Clearly, many people in the field are not dismissing out-of-hand the suggestion that the reigning polar stratospheric ozone depletion paradigm of the past two decades may be more wrong than right, which is a revealing reaction in light of all that has been done in the name of the theory. This is healthy and the way science should work. In addition, it suggests that some of that same open-mindedness should play a role in the debate over carbon dioxide and global warming. In fact, it should play an even greater role within the latter context, as earth's climate system is composed of many more phenomena than those that define polar stratospheric ozone concentrations.

On a closely related note, Markus Rex suggests, again quoting Schiermeier, that "even if the basic chemical model of ozone destruction is upheld, the temperature dependency of key reactions in the process could be very different -- or even opposite -- from thought." Likewise, even if the basic greenhouse effect of CO2 is correct, there are many feedback phenomena that could greatly alter its ultimate expression, both quantitatively and even qualitatively, as some pertinent processes are not true feedback phenomena dependent on an initial increase in temperature, but primary phenomena of a biological origin that (1) are directly driven by increasing atmospheric CO2 concentrations and that (2) have their own independent impact on climate, which often is to cool the planet.

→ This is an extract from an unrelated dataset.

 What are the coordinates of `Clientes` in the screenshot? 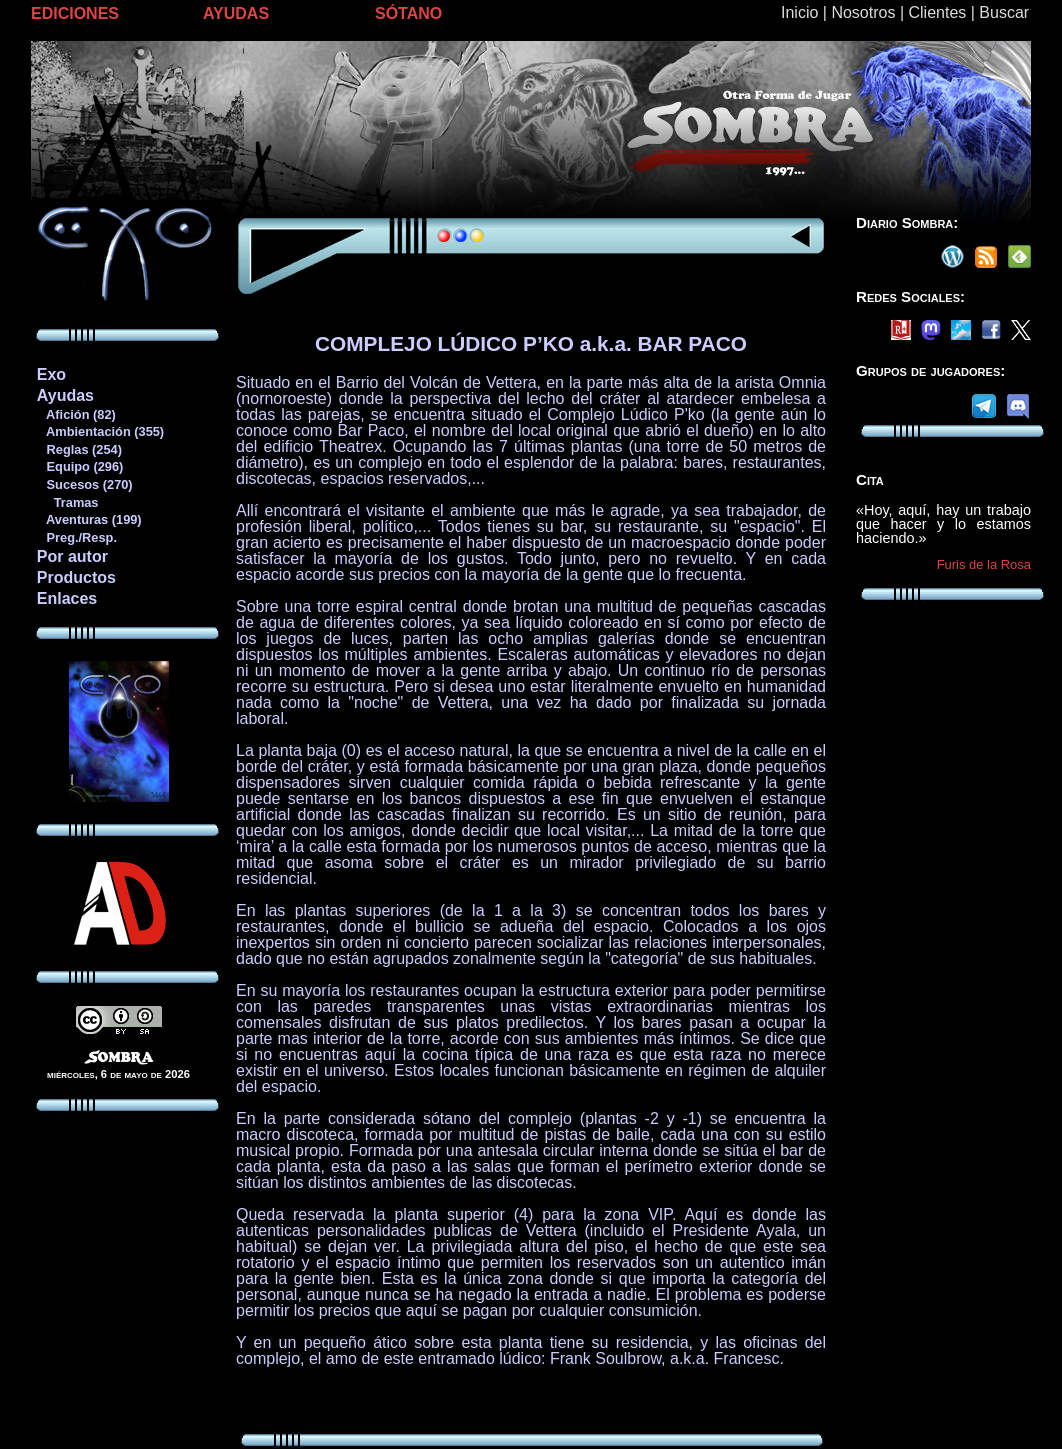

So what will be the situation twenty years from now? We can only hope we will not be ruing the day back in 2007, or 8 or 9 or 10, when Al Gore and James Hansen convinced humanity that we already knew all we needed to know about carbon dioxide and global climate change to justify the draconian measures they succeeded in imposing upon us.

Sherwood, Keith and Craig Idso

References
Pope, F.D., Hansen, J.C., Bayes, K.D., Friedl, R.R. and Sander, S.P. 2007. Ultraviolet absorption spectrum of chlorine peroxide, ClOOCl. Journal of Physical Chemistry A 111: 4322-4332.

Schiermeier, Q. 2007. Chemists poke holes in ozone theory. Nature 449: 382-383.